Era Mairena -no obstante su apariencia seráfica- hombre, en el fondo, de malísimas pulgas. A veces recibió la visita airada de algún padre de familia que se quejaba, no del suspenso adjudicado a su hijo, sino de la poca seriedad del examen. La escena violenta, aunque también rápida, era inevitable.

- ¿Le basta a usted ver a un niño para suspenderlo? -decía el visitante, abriendo los brazos con ademán irónico de asombro admirativo.

Mairena contestaba, rojo de cólera y golpeando el suelo con el bastón:
-¡Me basta ver a su padre!.

Con genial y concisa maestría, no exenta de ironía, retrata Machado, a través de su imaginario maestro, la influencia de los padres en la educación.

Si uno escucha sólo los medios de comunicación, parece que todos los males educativos, y sus remedios, tienen su centro en la escuela.  Aunque el malestar educativo y su versión escolar pasan por la escuela, donde encuentra su mayor caja de resonancia, no comienza ni termina en ella. Deberíamos por tanto ser más realistas y conscientes de que la escuela no es ni el único ni, tal vez, el más importante agente educativo.

Es de sentido común, y además lo corroboran distintos informes como el que realizó hace años la Secretaría de Educación de Estados Unidos. Dicho estudio concluyó que “la familia y los amigos tienen un impacto mucho mayor en los resultados educativos que los aspectos que la política pública controla, como es el sueldo de los profesores, el tamaño de las aulas o el gasto en las instalaciones”.

En los últimos tiempos han aparecido, diversos estudios, con enfoques muy diversos, que plantean la relación entre el rendimiento escolar y la participación de los padres, entendida ésta en su sentido más amplio. 

Unos proponen volver a recuperar la figura de “las madres tigres” que entrenan a sus hijos con una necesaria exigencia. Otros hablan de la “paternidad helicóptero” – padres ansiosos que sobrevuelan permanentemente a sus hijos y los anulan -. Todos coinciden en que la familia es el factor determinante del rendimiento escolar.

La familia, y especialmente los padres, influyen de modo clave a partir de tres dimensiones: el capital económico que suele medirse a través de ingresos o patrimonio disponible y mediante el cual se puede acceder a otros muchos medios y recursos educativos.

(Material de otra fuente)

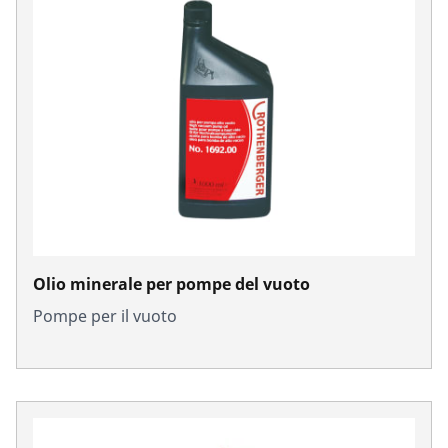
Olio minerale per pompe del vuoto
Pompe per il vuoto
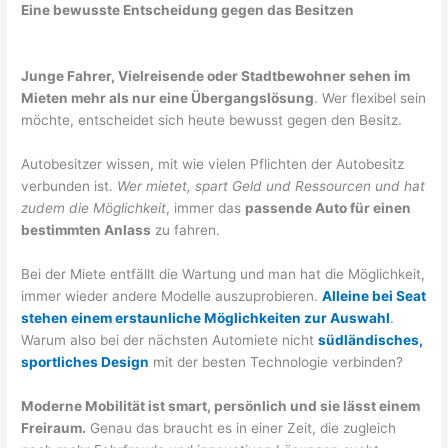
Eine bewusste Entscheidung gegen das Besitzen
Junge Fahrer, Vielreisende oder Stadtbewohner sehen im
Mieten mehr als nur eine Übergangslösung
. Wer flexibel sein
möchte, entscheidet sich heute bewusst gegen den Besitz.
Autobesitzer wissen, mit wie vielen Pflichten der Autobesitz
verbunden ist.
Wer mietet, spart Geld und Ressourcen und hat
zudem die Möglichkeit
, immer das
passende Auto für einen
bestimmten Anlass
zu fahren.
Bei der Miete entfällt die Wartung und man hat die Möglichkeit,
immer wieder andere Modelle auszuprobieren.
Alleine bei Seat
stehen einem erstaunliche Möglichkeiten zur Auswahl
.
Warum also bei der nächsten Automiete nicht
südländisches,
sportliches Design
mit der besten Technologie verbinden?
Moderne Mobilität ist smart, persönlich und sie lässt einem
Freiraum.
Genau das braucht es in einer Zeit, die zugleich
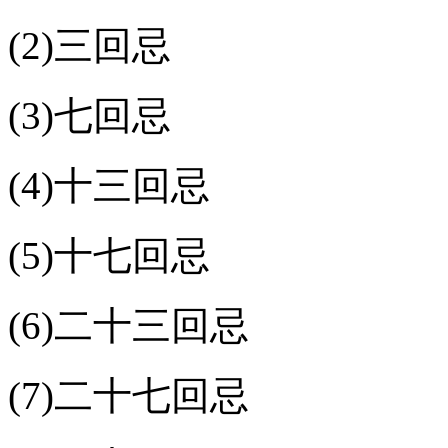
(2)三回忌
(3)七回忌
(4)十三回忌
(5)十七回忌
(6)二十三回忌
(7)二十七回忌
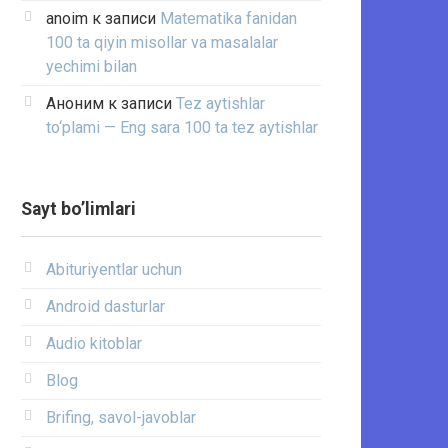
anoim
к записи
Matematika fanidan
100 ta qiyin misollar va masalalar
yechimi bilan
Аноним
к записи
Tez aytishlar
to‘plami — Eng sara 100 ta tez aytishlar
Sayt bo’limlari
Abituriyentlar uchun
Android dasturlar
Audio kitoblar
Blog
Brifing, savol-javoblar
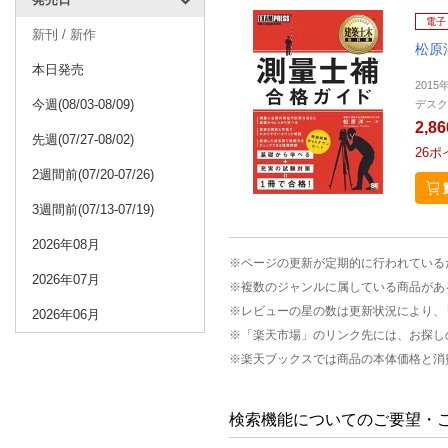
電子
新刊 / 新作
松原
本日発売
2015
今週(08/03-08/09)
デスク
2,8
先週(07/27-08/02)
26
ポ
2週間前(07/20-07/26)
3週間前(07/13-07/19)
2026年08月
※ページの更新が定期的に行われている
2026年07月
※複数のジャンルに属している商品があ
※レビューの星の数は更新状況により、
2026年06月
※「楽天市場」のリンク先には、お探し
※楽天ブックスでは商品の本体価格と消
検索機能についてのご要望・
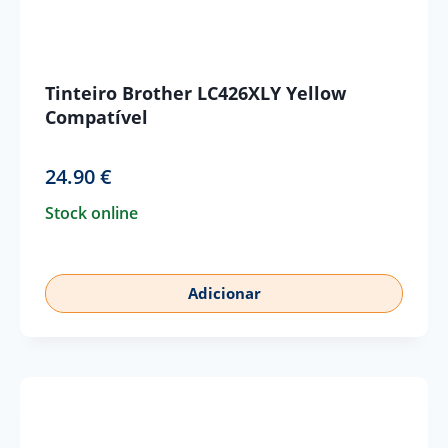
Tinteiro Brother LC426XLY Yellow
Compatível
24.90
€
Stock online
Adicionar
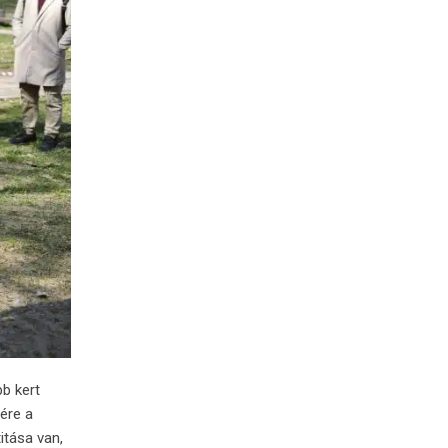
bb
kert
nére
a
titása
van,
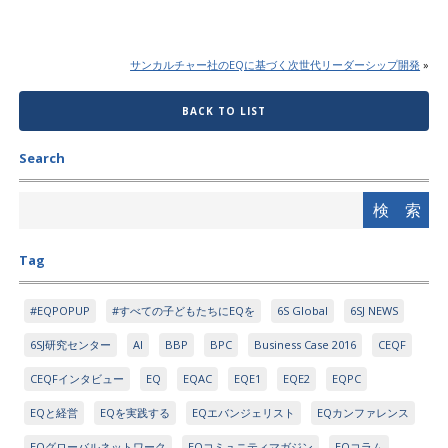
サンカルチャー社のEQに基づく次世代リーダーシップ開発
»
BACK TO LIST
Search
Tag
#EQPOPUP
#すべての子どもたちにEQを
6S Global
6SJ NEWS
6SJ研究センター
AI
BBP
BPC
Business Case 2016
CEQF
CEQFインタビュー
EQ
EQAC
EQE1
EQE2
EQPC
EQと経営
EQを実践する
EQエバンジェリスト
EQカンファレンス
EQグローバルネットワーク
EQコミュニティマガジン
EQコラム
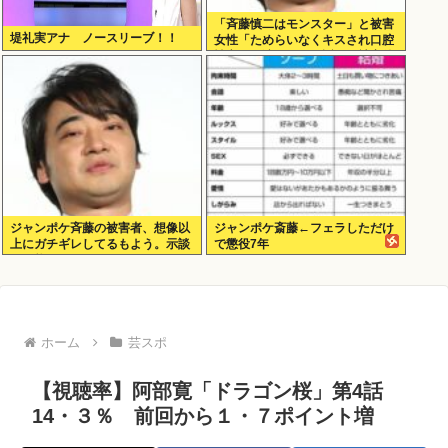
「斉藤慎二はモンスター」と被害
堤礼実アナ ノースリーブ！！
女性「ためらいなくキスされ口腔
性交…」涙ながらに訴えた被害後
の”深刻なPTSD”
ジャンポケ斉藤の被害者、想像以
ジャンポケ斎藤←フェラしただけ
上にガチギレしてるもよう。示談
で懲役7年
不可能か。
ホーム
芸スポ
【視聴率】阿部寛「ドラゴン桜」第4話
14・３％ 前回から１・７ポイント増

El capital humano que puede medirse a través del nivel educativo de los padres y que genera el ambiente cultural y educativo que facilita la adquisición de conocimientos, habilidades y competencias. El capital social que es el conjunto de relaciones, de valores y expectativas generadas y de  instrumentos sociales, que permiten a los hijos un incremento de recursos educativos y un  mejor acceso a los mismos.

El más importante de todos en la familia es este último y se traduce en el nivel de comunicación, en los vínculos establecidos, en la calidad del tiempo dedicado a esas relaciones. El capital social depende básicamente de la voluntariedad de los padres, de su disponibilidad a compartir tiempo, experiencias y, sobre todo, el clima de valores que articulan y empapan esa relación. Tan importante es el valor del capital social que los otros dos, el humano y el económico quedan mediatizados por éste. Esto explicaría que no necesariamente haya una correlación directa entre nivel educativo de los padres o su situación económica con el éxito escolar y que cuando disminuye el capital social suele producirse una merma en el rendimiento e, incluso, un aumento del abandono escolar.

La participación que tiene más éxito respecto al rendimiento de los hijos es la que responde a una implicación familiar que refuerza la lectura, genera expectativas académicas, o la realización de actividades en familia tales como dedicar todos los días tiempo a conversar y realizar juntos, en la medida que se pueda, la comida principal. Estos hábitos familiares tienen la ventaja de que no dependen del nivel socioeconómico o cultural y, sin embargo, resultan efectivos. Por ello, se recomienda a las familias que no descuiden este tipo de actividades sencillas y de bajo coste.

Acierta Victoria Camps cuando comenta la cita de Machado: “No son siempre los padres pocos ilustrados y con escasos recursos económicos los que representan al personaje increpado por Mairena, sino los que no tienen tiempo para sus hijos, que ignoran quiénes son sus amigos, que se muestran indiferentes a sus preocupaciones y a sus angustias”.

Con cierta tristeza y algunas notas de ira, oí decir a un alumno adolescente problemático: “Mis padres me han dado de todo, menos su tiempo”.

Tal vez sea el momento de volver a los principios, averiguar dónde perdimos el rumbo adecuado. No es cosa menor repensar la implicación de los padres y los distintos estilos educativos para comprender el fracaso escolar que con frecuencia suele ser la punta de iceberg de un fracaso educativo.